[Saved data entries]
- - - -

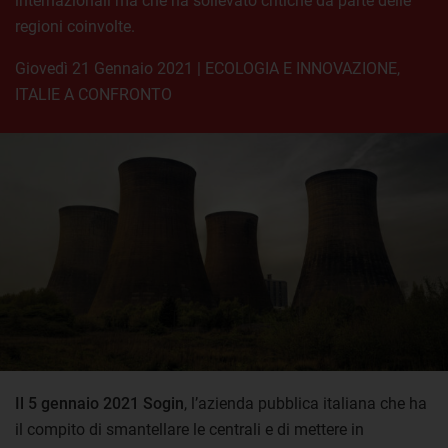
internazionali ma che ha sollevato critiche da parte delle
regioni coinvolte.
giovedì 21 Gennaio 2021
|
ECOLOGIA E INNOVAZIONE
,
ITALIE A CONFRONTO
Il 5 gennaio 2021 Sogin
, l’azienda pubblica italiana che ha
il compito di smantellare le centrali e di mettere in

- - - -

Goal of the exercise: Return every record above exactly as written, but drop the pictures.

Finished task:
internazionali ma che ha sollevato critiche da parte delle
regioni coinvolte.
giovedì 21 Gennaio 2021
|
ECOLOGIA E INNOVAZIONE
,
ITALIE A CONFRONTO
Il 5 gennaio 2021 Sogin
, l’azienda pubblica italiana che ha
il compito di smantellare le centrali e di mettere in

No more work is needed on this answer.